Give the number of lines in the data below containing the word "클라우드", with no other text.

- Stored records
····················
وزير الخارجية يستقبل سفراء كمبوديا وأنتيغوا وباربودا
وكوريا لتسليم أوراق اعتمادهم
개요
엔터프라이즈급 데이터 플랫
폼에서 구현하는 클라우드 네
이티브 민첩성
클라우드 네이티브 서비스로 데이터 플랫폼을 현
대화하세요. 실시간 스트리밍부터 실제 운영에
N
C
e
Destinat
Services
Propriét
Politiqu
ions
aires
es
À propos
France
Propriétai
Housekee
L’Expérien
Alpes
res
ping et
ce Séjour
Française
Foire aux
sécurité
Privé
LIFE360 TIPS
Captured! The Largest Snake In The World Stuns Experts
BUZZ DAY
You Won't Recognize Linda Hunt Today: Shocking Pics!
····················
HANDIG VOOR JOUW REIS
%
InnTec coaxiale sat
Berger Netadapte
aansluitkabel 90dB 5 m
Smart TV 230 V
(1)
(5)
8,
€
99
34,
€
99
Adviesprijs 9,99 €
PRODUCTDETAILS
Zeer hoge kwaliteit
····················
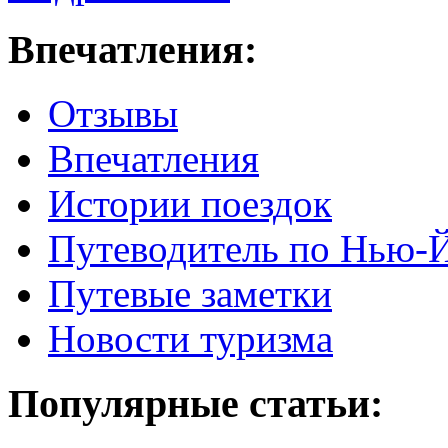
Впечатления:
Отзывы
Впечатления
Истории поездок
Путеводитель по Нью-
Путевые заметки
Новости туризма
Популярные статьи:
····················
- Response area
2